Dopamine receptor antagonist

Question 39

Thrombolytics
alteplase (tPA), reteplase (rPA), tenecteplase (TNK-tPA)
MOA
Clinical use 
Toxicity

Answer 39

• Directly or indirectly aid conversion of plasminogen to plasmin, which cleaves thrombin and fibrin
  clots. Increase PT, Increase PTT, no change in platelet count.
• Early MI, early ischemic stroke, direct thrombolysis of severe PE.
• Bleeding. Contraindicated in patients with active bleeding, history of intracranial bleeding, recent surgery, known bleeding diatheses, or severe hypertension. Treat toxicity with aminocaproic acid, an inhibitor of fibrinolysis.

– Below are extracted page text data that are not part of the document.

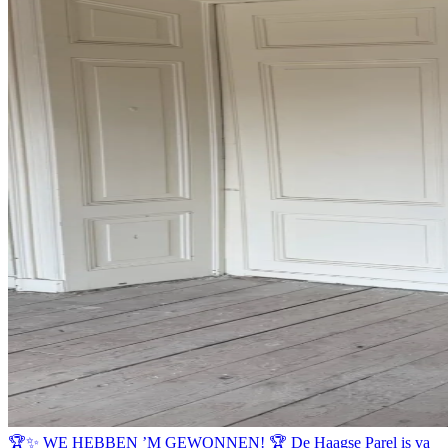
🏆✨ WE HEBBEN ’M GEWONNEN! 🏆 De Haagse Parel is va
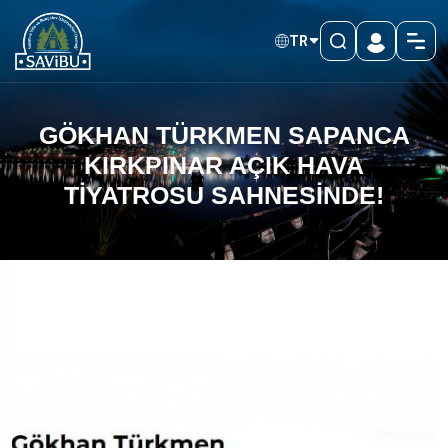
TR
GÖKHAN TÜRKMEN SAPANCA
KIRKPINAR AÇIK HAVA
TİYATROSU SAHNESİNDE!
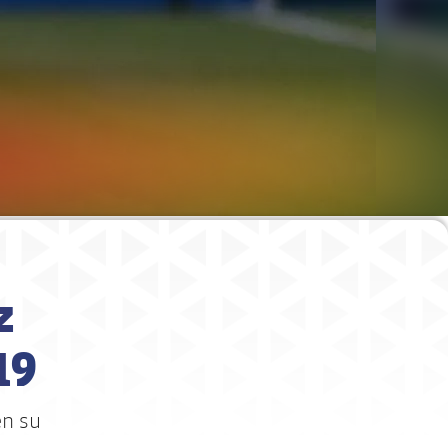
z
19
en su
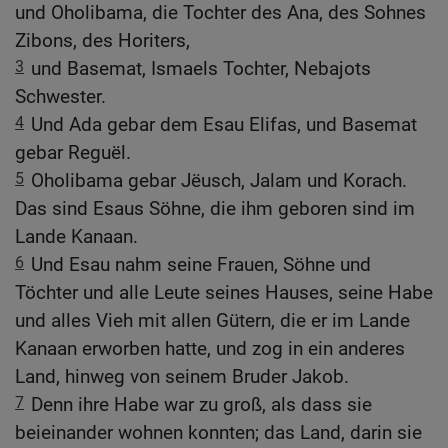
und Oholibama, die Tochter des Ana, des Sohnes
Zibons, des Horiters,
3
und Basemat, Ismaels Tochter, Nebajots
Schwester.
4
Und Ada gebar dem Esau Elifas, und Basemat
gebar Reguël.
5
Oholibama gebar Jëusch, Jalam und Korach.
Das sind Esaus Söhne, die ihm geboren sind im
Lande Kanaan.
6
Und Esau nahm seine Frauen, Söhne und
Töchter und alle Leute seines Hauses, seine Habe
und alles Vieh mit allen Gütern, die er im Lande
Kanaan erworben hatte, und zog in ein anderes
Land, hinweg von seinem Bruder Jakob.
7
Denn ihre Habe war zu groß, als dass sie
beieinander wohnen konnten; das Land, darin sie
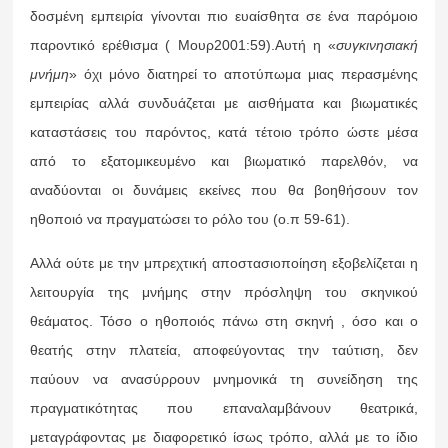
δοσμένη εμπειρία γίνονται πιο ευαίσθητα σε ένα παρόμοιο
παροντικό ερέθισμα ( Μουρ2001:59).Αυτή η «
συγκινησιακή
μνήμη
» όχι μόνο διατηρεί το αποτύπωμα μιας περασμένης
εμπειρίας αλλά συνδυάζεται με αισθήματα και βιωματικές
καταστάσεις του παρόντος, κατά τέτοιο τρόπο ώστε μέσα
από το εξατομικευμένο και βιωματικό παρελθόν, να
αναδύονται οι δυνάμεις εκείνες που θα βοηθήσουν τον
ηθοποιό να πραγματώσει το ρόλο του (ο.π 59-61).
Αλλά ούτε με την μπρεχτική αποστασιοποίηση εξοβελίζεται η
λειτουργία της μνήμης στην πρόσληψη του σκηνικού
θεάματος. Τόσο ο ηθοποιός πάνω στη σκηνή , όσο και ο
θεατής στην πλατεία, αποφεύγοντας την ταύτιση, δεν
παύουν να ανασύρρουν μνημονικά τη συνείδηση της
πραγματικότητας που επαναλαμβάνουν θεατρικά,
μεταγράφοντας με διαφορετικό ίσως τρόπο, αλλά με το ίδιο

Fresh frozen plasma and cryoprecipitate can also be used to correct factor deficiencies.

Question 40

Aspirin (ASA)
MOA
Clinical use
Toxicity

Answer 40

• Irreversibly inhibits cyclooxygenase (both COX-1 and COX-2) enzyme by covalent acetylation. Platelets cannot synthesize new enzyme, so effect lasts until new platelets are produced: increase bleeding time, decrease TXA2 and prostaglandins. No effect on PT or PTT.
• Antipyretic, analgesic, anti-inflammatory, antiplatelet (decrease aggregation).
• Gastric ulceration, tinnitus (CN VIII). Chronic use can lead to acute renal failure, interstitial nephritis, and upper GI bleeding. Reye syndrome in children with viral infection. Overdose causes respiratory alkalosis initially, which is then superimposed by metabolic acidosis.

Question 41

ADP receptor inhbitor (Clopidogrel, ticlopidine, prasugrel, ticagrelor)
MOA
Clinical use
Toxicity

Answer 41

• Inhibit platelet aggregation by irreversibly blocking ADP receptors. Inhibit fibrinogen binding by preventing glycoprotein IIb/IIIa from binding to fibrinogen.
• Acute coronary syndrome; coronary stenting.